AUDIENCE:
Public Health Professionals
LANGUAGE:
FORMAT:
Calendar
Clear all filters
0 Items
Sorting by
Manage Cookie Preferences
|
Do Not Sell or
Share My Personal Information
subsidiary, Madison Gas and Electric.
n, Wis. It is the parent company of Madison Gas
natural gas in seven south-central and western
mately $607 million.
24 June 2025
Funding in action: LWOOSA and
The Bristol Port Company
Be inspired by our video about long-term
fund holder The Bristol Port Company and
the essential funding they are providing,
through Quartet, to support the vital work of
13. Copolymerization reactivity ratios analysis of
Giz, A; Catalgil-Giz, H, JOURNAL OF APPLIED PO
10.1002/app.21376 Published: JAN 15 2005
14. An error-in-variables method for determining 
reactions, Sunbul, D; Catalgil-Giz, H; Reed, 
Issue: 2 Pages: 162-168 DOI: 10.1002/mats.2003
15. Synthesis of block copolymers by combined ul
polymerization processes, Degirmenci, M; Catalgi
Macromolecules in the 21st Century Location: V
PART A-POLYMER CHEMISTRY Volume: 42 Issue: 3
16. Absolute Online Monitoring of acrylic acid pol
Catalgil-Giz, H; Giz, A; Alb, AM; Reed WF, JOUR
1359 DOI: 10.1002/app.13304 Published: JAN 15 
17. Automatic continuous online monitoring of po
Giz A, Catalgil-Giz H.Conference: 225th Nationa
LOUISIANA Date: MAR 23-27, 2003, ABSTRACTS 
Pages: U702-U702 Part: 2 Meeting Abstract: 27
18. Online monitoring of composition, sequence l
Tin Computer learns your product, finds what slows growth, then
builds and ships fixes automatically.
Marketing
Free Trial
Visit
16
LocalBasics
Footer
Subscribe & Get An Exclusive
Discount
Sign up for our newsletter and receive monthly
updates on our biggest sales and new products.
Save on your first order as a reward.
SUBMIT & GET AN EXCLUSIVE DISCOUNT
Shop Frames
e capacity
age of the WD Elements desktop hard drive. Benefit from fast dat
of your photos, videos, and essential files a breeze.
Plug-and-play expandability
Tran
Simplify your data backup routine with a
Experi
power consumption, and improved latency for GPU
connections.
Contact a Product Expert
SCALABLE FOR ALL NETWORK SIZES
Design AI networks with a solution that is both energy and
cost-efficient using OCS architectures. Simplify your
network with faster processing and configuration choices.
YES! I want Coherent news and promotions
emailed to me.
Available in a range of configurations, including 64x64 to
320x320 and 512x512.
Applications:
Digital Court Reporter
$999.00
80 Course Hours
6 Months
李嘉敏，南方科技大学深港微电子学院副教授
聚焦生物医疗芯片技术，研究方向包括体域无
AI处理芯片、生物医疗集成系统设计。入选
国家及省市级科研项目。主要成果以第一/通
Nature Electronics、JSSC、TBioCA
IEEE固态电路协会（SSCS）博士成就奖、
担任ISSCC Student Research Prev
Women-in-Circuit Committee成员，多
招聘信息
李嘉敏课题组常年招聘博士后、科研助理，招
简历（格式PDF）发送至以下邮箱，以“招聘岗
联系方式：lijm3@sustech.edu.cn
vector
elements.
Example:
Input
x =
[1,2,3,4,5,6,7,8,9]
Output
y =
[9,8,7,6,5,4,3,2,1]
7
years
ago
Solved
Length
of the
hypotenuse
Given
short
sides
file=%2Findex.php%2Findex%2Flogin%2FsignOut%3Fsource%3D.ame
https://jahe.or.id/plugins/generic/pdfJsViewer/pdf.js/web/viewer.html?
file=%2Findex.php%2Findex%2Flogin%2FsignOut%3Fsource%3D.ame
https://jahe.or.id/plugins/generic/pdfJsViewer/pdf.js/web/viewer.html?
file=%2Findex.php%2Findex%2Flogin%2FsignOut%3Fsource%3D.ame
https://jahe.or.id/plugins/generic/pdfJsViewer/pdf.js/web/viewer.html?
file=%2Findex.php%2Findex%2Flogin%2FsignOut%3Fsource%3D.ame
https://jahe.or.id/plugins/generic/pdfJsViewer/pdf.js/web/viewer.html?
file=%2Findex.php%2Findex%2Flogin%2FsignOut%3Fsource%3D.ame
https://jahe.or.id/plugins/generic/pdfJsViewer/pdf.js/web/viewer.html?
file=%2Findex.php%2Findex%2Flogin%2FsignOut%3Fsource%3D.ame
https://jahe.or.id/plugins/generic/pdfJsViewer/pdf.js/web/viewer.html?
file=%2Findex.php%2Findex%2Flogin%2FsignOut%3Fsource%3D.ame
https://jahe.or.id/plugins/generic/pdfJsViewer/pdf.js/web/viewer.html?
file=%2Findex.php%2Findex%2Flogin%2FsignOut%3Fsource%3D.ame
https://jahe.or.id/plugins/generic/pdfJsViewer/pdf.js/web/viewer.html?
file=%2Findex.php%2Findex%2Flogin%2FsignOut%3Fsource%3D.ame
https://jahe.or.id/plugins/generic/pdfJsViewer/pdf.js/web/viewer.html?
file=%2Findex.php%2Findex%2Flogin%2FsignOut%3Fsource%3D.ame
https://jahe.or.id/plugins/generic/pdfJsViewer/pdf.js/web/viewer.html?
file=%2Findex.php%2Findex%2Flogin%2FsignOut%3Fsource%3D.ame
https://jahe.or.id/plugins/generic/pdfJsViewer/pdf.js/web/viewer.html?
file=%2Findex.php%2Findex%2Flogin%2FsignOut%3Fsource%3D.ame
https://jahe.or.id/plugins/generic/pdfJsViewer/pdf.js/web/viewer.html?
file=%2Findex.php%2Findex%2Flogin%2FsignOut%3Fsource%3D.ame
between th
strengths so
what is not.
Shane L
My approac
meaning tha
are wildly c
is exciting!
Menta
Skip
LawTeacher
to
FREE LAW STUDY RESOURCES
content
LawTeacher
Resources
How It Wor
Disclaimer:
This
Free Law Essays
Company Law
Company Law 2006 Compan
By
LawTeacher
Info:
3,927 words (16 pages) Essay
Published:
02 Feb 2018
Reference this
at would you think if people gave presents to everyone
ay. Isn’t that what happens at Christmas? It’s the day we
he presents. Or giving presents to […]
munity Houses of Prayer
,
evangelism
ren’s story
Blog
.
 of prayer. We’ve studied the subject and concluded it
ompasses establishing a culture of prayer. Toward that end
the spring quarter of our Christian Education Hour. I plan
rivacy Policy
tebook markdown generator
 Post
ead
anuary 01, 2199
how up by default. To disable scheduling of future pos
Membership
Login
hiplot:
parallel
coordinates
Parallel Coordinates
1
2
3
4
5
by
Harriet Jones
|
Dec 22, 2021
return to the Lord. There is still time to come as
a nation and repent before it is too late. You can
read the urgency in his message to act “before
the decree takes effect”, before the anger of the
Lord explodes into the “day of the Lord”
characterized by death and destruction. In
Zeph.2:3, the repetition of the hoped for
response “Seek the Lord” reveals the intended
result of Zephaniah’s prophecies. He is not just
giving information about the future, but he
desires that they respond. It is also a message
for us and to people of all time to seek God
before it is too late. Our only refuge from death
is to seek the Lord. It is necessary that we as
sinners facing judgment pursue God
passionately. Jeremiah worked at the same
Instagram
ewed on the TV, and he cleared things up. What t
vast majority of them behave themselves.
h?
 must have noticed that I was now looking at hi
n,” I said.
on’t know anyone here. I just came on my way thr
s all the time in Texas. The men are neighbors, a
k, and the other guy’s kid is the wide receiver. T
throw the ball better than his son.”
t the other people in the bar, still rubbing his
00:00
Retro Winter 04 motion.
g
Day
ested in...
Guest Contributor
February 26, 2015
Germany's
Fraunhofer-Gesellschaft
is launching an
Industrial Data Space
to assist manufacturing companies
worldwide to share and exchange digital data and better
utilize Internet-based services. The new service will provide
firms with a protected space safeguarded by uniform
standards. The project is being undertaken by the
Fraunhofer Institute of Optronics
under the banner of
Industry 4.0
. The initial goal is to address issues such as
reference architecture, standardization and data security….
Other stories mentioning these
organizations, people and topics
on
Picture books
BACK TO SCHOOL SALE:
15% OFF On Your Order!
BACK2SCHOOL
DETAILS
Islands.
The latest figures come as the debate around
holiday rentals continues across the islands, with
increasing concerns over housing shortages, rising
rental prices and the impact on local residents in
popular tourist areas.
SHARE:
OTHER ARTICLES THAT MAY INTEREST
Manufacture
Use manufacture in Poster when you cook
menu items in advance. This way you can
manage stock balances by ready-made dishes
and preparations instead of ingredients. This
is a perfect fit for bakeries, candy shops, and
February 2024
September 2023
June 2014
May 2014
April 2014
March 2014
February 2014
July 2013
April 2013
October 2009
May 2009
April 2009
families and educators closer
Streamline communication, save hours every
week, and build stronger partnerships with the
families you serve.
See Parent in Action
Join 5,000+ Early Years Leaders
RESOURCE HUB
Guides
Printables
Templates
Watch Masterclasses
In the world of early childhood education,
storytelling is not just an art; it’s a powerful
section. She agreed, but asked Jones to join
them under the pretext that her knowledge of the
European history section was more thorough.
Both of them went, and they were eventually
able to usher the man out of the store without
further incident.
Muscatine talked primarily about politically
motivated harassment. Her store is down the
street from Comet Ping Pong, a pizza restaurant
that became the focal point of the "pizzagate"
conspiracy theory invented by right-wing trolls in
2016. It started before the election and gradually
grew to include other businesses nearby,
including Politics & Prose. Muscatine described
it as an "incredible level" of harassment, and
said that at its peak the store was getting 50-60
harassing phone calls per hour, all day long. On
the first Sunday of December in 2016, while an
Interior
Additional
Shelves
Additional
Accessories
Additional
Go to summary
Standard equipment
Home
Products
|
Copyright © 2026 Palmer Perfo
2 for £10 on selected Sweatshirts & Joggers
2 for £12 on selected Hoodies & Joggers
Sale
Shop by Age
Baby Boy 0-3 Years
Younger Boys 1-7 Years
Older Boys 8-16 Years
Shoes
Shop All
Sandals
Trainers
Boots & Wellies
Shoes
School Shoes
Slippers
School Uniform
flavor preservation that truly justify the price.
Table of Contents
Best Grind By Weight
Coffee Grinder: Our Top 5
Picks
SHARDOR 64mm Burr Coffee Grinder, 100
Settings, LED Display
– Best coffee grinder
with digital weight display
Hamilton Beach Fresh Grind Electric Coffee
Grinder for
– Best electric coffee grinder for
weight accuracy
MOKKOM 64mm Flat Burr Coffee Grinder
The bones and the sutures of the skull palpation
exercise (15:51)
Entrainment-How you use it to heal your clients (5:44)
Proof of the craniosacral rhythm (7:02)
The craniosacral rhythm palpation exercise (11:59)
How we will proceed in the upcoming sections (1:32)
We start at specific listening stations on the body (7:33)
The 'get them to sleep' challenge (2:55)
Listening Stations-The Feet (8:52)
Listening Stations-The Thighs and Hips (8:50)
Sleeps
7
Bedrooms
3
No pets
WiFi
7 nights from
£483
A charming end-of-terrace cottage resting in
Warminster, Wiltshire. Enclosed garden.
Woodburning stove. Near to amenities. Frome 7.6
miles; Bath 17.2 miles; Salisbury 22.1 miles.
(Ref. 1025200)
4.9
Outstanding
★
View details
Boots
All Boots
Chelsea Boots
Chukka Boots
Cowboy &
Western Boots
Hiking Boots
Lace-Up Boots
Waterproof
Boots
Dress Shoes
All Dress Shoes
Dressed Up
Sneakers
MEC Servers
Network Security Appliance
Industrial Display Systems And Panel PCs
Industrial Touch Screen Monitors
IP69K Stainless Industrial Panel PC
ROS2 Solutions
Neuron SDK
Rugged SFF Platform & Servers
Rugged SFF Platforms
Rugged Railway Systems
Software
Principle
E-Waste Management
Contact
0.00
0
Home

The problem
In the listing above, locate the line containing "Dec 22, 2021" and the line containing "Lord explodes into". Transcribe those two lines and everything between them, exactly as written.

Result of the exercise
Dec 22, 2021
return to the Lord. There is still time to come as
a nation and repent before it is too late. You can
read the urgency in his message to act “before
the decree takes effect”, before the anger of the
Lord explodes into the “day of the Lord”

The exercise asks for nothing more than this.